Canonicalize lowercase URLs
I want to write an HTTP module that converts URLs to lowercase. My first attempt ignored international character sets and works fine:
// Convert URL virtual path to lowercase string lowercase = context.Request.FilePath.ToLowerInvariant(); // If anything changed then issue 301 Permanent Redirect if (!lowercase.Equals(context.Request.FilePath, StringComparison.Ordinal)) { context.Response.RedirectPermanent(...lowercase URL...); }
Test in Turkey (international cultures):
But what about other cultures than in the US? I referenced Turkey Test to find a test URL:
http:
This little insidious stone destroys any idea that converting code into URLs is easy! Its lowercase and upper case, respectively, are as follows:
http://example.com/ııii http://example.com/IIİİ
To convert the case to work with Turkish URLs, I first had to set the current ASP.NET culture to Turkish:
<system.web> <globalization culture="tr-TR" /> </system.web>
Then I had to change my code to use the current culture to convert case:
// Convert URL virtual path to lowercase string lowercase = context.Request.FilePath.ToLower(CultureInfo.CurrentCulture); // If anything changed then issue 301 Permanent Redirect if (!lowercase.Equals(context.Request.FilePath, StringComparison.Ordinal)) { context.Response.RedirectPermanent(...); }
But wait! Will StringComparison.Ordinal
still work? Or should I use StringComparison.CurrentCulture
? I'm not sure either!
File Names: It Gets MUCH WORSE!
Even if the above works, using the current conversion culture in the event of an NTFS file system break! Let's say I have a static file called Iıİi.html
:
http:
Although the Windows file system is not case sensitive, it does not use a language culture. Converting the above URL to lowercase results in a 404 error because the file system does not consider these two names equal:
http:
Correct case conversion for file names? Who knows?!
The MSDN article Recommendations for Using Strings in the .NET Framework has a note (about halfway to the article):
Note: The string behavior of the file system, registry keys and values, and environment variables is best represented in StringComparison.OrdinalIgnoreCase.
BUT? The best are presented ??? Is this the best we can do in C #? So what is the correct case conversion to fit the file system? Who knows?!!? . All we can say is that comparing strings using the above is likely to work the MOST of that time.

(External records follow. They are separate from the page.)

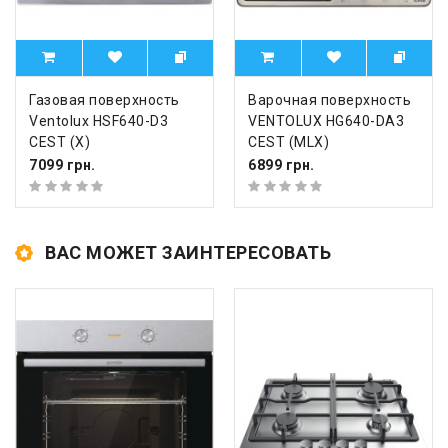
Газовая поверхность
Варочная поверхность
Ventolux HSF640-D3
VENTOLUX HG640-DA3
CEST (X)
CEST (MLX)
7099 грн.
6899 грн.
ВАС МОЖЕТ ЗАИНТЕРЕСОВАТЬ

Summary: Converting two cases: static / dynamic URLs
- So we saw that static URLs --- URLs that have a file path that matches the real directory / file in the file system --- must use an unknown case transformation that is just the “best represented”
StringComparison.OrdinalIgnoreCase
. And note that there is no string.ToLowerOrdinal()
method, so it’s very difficult to know exactly which case conversion corresponds to OrdinalIgnoreCase
string OrdinalIgnoreCase
. Using string.ToLowerInvariant()
is probably the best choice, but it violates the language culture. - On the other hand, dynamic URLs --- URLs from a file path that does not match the actual file on the disk (which is displayed in the application) --- you can use
string.ToLower(CultureInfo.CurrentCulture)
, but it violates the file system , and it is somewhat unclear what extreme cases exist that may violate this strategy.
Thus, it looks like code conversion first requires a determination of whether the URL is static or dynamic before choosing one of the two conversion methods. For static URLs, there is uncertainty about how to change case without violating the Windows file system. For dynamic URLs, it is doubtful if case conversion using culture also violates the URL.
Phew! Does anyone have a solution to this mess? Or should I just close my eyes and pretend it's all ASCII?